Directions for this task >>
Your answer should consist of every line in the records that holds "para".
[Working data Boundary: Start]
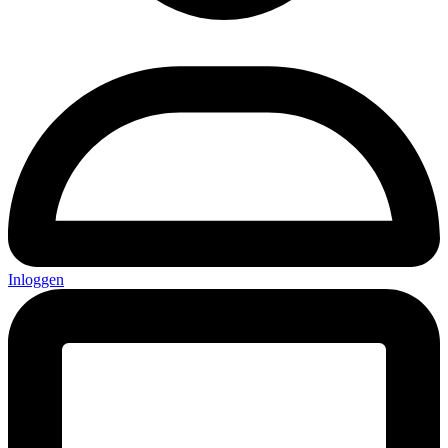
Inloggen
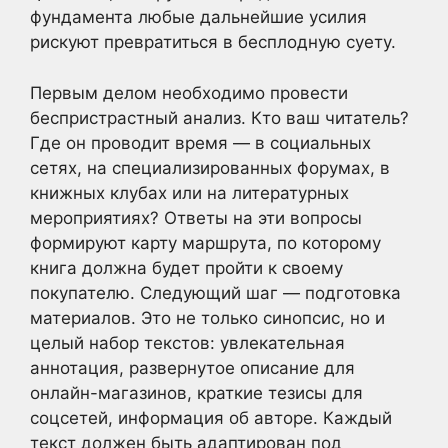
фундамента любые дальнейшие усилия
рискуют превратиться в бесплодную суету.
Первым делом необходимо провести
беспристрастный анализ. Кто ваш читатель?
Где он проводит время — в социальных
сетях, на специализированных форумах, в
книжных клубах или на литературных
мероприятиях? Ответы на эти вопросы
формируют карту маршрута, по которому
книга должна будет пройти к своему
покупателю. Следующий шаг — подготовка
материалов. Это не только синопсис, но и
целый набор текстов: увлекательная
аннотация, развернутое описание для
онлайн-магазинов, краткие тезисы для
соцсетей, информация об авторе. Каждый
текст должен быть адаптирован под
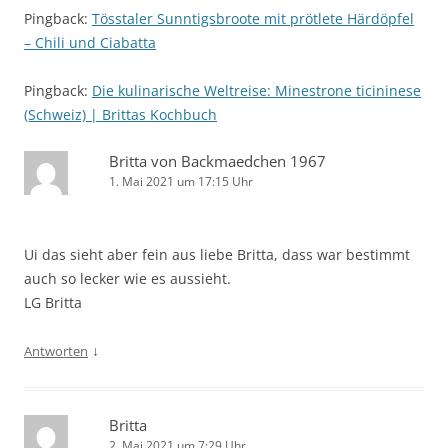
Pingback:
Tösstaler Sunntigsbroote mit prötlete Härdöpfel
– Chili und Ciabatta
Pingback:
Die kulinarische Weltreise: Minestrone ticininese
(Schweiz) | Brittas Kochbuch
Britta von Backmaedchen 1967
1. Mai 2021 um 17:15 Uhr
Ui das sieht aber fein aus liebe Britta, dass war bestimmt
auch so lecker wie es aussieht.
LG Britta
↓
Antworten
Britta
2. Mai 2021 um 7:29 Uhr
[Working data Boundary: End]
[Working data Boundary: Start]
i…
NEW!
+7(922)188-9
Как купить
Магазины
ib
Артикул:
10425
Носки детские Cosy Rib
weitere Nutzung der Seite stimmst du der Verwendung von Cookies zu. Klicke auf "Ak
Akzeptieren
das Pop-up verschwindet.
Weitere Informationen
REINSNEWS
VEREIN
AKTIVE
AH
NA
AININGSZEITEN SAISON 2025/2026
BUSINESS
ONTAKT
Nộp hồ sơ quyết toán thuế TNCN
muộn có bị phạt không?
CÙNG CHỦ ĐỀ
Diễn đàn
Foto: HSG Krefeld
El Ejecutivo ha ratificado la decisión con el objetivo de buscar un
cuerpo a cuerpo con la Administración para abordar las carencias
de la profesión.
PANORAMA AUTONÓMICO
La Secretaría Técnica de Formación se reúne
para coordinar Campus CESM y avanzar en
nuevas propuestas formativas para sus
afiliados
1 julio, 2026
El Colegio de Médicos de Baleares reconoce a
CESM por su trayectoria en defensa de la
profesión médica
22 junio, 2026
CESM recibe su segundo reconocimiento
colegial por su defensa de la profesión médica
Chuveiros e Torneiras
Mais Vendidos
[Working data Boundary: End]
Finished task >>
cuerpo a cuerpo con la Administración para abordar las carencias
para coordinar Campus CESM y avanzar en
nuevas propuestas formativas para sus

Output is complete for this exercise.